> _Exercise description_:
Provide again, from the entries below, every line from the one containing "Basement Apartments for Rent" through the one containing "Paying Guest", exactly as written, and no other line.

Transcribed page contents
========
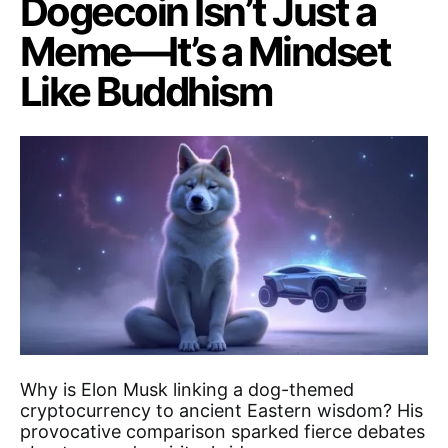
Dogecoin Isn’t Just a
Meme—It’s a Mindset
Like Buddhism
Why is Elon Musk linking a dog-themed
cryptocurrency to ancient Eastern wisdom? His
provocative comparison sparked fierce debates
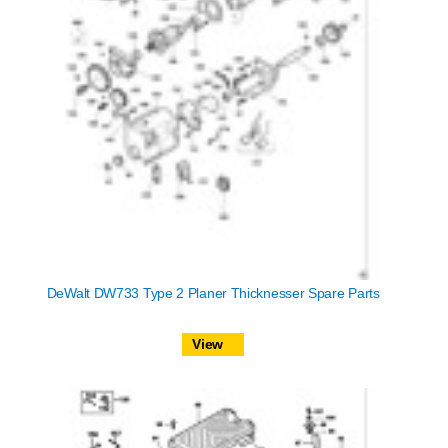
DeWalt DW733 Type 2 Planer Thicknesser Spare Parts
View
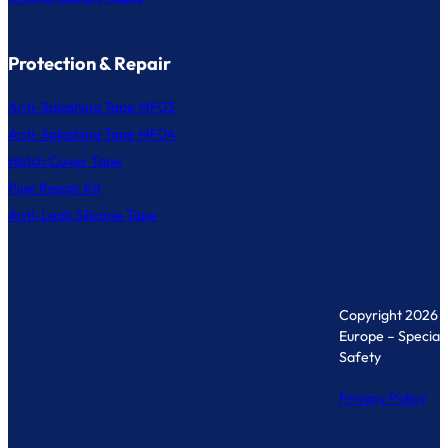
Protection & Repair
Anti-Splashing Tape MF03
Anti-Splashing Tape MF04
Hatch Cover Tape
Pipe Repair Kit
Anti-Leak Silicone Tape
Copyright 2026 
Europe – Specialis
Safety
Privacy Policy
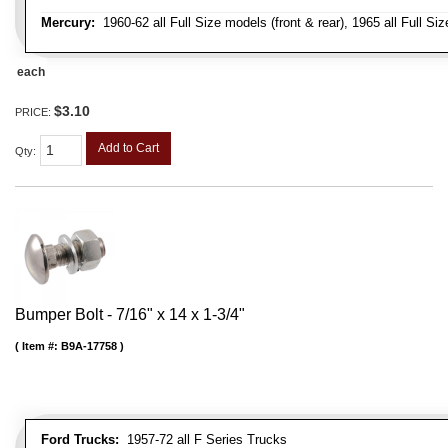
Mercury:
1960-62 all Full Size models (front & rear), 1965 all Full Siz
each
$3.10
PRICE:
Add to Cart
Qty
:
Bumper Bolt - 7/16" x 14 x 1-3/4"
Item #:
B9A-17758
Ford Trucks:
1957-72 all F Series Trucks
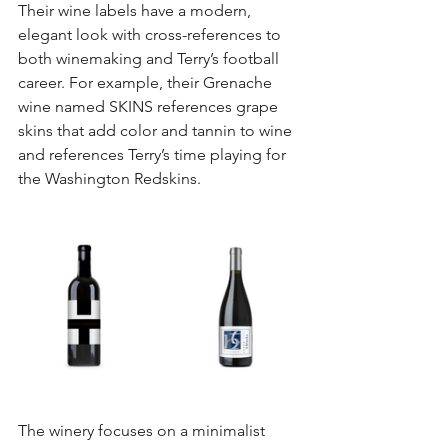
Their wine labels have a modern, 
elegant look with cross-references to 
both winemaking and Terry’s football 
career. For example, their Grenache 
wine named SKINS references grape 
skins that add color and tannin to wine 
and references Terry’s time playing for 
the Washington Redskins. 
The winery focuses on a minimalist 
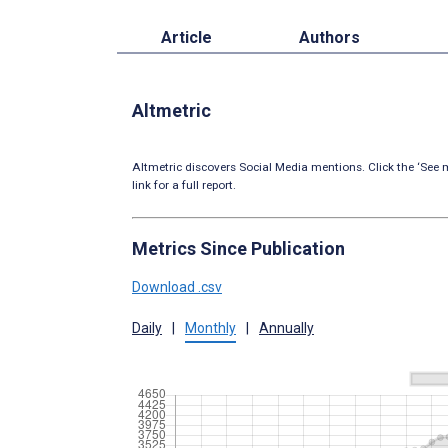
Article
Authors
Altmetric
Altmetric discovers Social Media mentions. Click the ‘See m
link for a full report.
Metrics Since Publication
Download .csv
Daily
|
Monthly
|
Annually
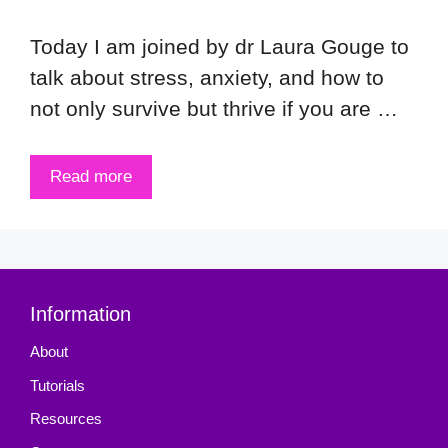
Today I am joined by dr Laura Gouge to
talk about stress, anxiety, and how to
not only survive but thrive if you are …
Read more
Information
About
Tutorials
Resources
========
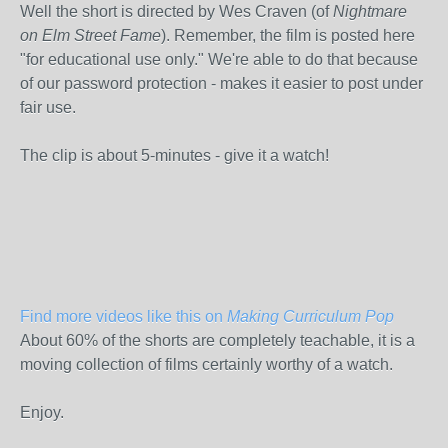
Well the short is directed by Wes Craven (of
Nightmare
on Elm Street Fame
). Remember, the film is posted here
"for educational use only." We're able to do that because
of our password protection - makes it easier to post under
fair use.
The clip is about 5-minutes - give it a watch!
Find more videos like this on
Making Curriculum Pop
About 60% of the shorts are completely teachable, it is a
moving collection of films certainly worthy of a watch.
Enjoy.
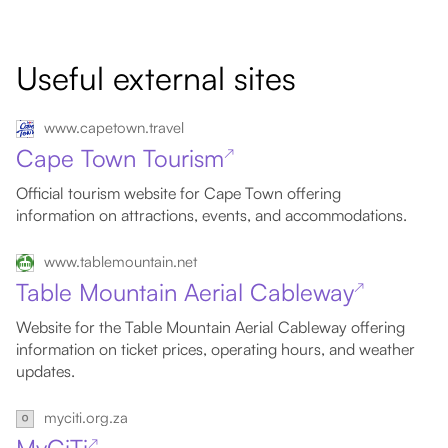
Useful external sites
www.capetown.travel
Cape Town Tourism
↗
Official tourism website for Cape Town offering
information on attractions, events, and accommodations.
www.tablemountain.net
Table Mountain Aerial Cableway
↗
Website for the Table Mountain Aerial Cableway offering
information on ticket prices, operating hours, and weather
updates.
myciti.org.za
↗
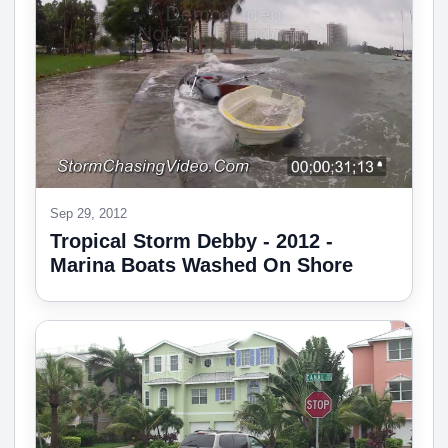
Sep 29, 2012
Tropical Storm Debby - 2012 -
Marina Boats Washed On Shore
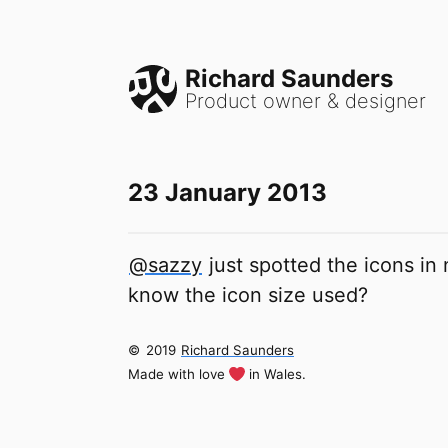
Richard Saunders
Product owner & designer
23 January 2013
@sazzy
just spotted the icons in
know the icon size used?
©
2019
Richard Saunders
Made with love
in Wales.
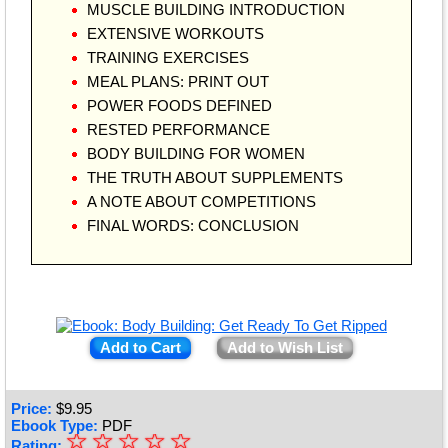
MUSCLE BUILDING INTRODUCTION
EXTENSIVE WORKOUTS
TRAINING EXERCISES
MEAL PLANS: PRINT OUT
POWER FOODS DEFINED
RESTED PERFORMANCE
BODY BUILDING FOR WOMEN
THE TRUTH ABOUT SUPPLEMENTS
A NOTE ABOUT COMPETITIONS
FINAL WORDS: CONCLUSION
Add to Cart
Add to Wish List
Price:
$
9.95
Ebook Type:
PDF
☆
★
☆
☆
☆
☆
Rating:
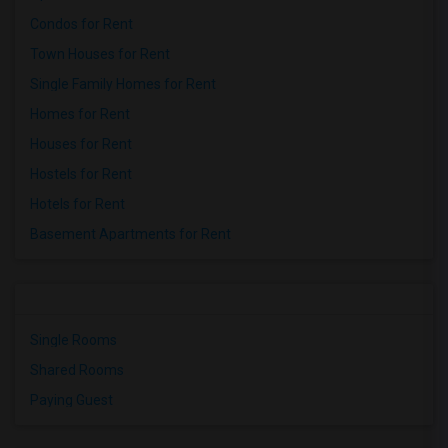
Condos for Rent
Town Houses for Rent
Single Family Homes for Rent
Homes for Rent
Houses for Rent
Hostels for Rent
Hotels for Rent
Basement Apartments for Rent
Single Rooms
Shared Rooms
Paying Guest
========
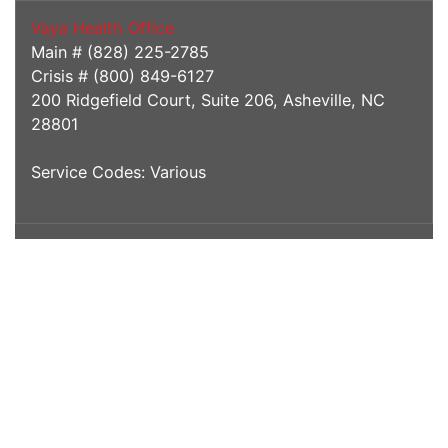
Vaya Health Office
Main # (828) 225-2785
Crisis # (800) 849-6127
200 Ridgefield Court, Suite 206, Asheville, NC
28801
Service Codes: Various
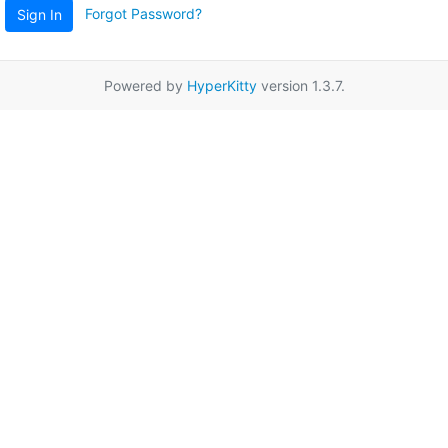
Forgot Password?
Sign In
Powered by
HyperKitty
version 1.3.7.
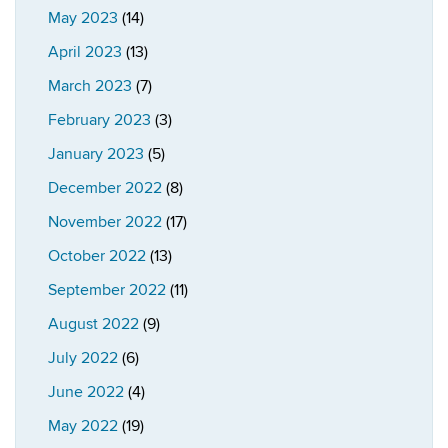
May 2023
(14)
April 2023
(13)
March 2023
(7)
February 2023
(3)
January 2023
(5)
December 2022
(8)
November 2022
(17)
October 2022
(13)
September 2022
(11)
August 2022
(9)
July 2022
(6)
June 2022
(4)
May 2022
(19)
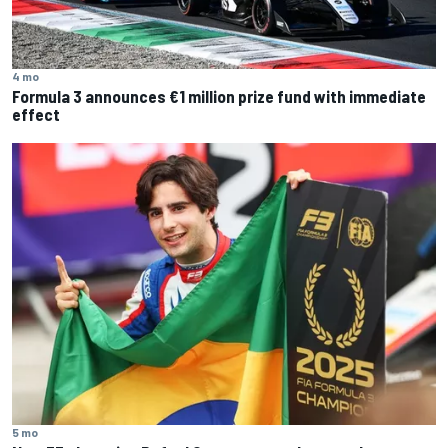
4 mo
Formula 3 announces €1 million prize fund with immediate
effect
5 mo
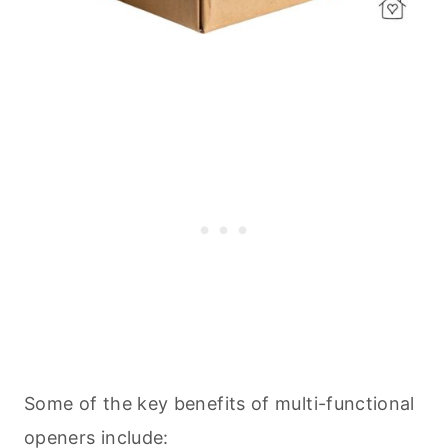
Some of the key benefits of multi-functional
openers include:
========
> _Solution below_:
Basement Apartments for Rent
Single Rooms
Shared Rooms
Paying Guest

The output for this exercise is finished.